Saved data entries:
================
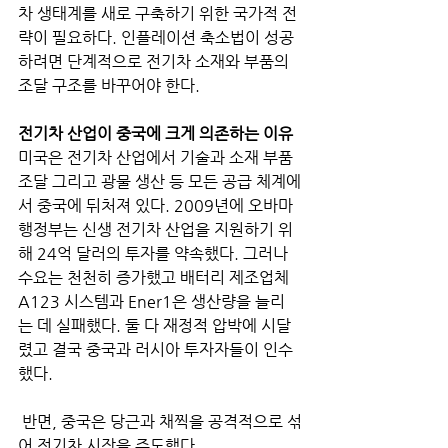
차 생태계를 새로 구축하기 위한 국가적 전
략이 필요하다. 인플레이션 축소법이 성공
하려면 단계적으로 전기차 소재와 부품의 
조달 구조를 바꾸어야 한다.
전기차 산업이 중국에 크게 의존하는 이유
미국은 전기차 산업에서 기술과 소재 부품 
조달 그리고 광물 생산 등 모든 공급 체계에
서 중국에 뒤처져 있다. 2009년에 오바마 
행정부는 신생 전기차 산업을 지원하기 위
해 24억 달러의 투자를 약속했다. 그러나 
수요는 천천히 증가했고 배터리 제조업체 
A123 시스템과 Ener1은 생산량을 늘리
는 데 실패했다. 둘 다 재정적 압박에 시달
렸고 결국 중국과 러시아 투자자들이 인수
했다.
 반면, 중국은 당근과 채찍을 공격적으로 섞
어 전기차 시장을 주도했다.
================
*EXERCISE*: Set the pictures aside and transcribe the data above exactly.

*SOLUTION TO THE PROBLEM*:
차 생태계를 새로 구축하기 위한 국가적 전
략이 필요하다. 인플레이션 축소법이 성공
하려면 단계적으로 전기차 소재와 부품의 
조달 구조를 바꾸어야 한다.
전기차 산업이 중국에 크게 의존하는 이유
미국은 전기차 산업에서 기술과 소재 부품 
조달 그리고 광물 생산 등 모든 공급 체계에
서 중국에 뒤처져 있다. 2009년에 오바마 
행정부는 신생 전기차 산업을 지원하기 위
해 24억 달러의 투자를 약속했다. 그러나 
수요는 천천히 증가했고 배터리 제조업체 
A123 시스템과 Ener1은 생산량을 늘리
는 데 실패했다. 둘 다 재정적 압박에 시달
렸고 결국 중국과 러시아 투자자들이 인수
했다.
 반면, 중국은 당근과 채찍을 공격적으로 섞
어 전기차 시장을 주도했다.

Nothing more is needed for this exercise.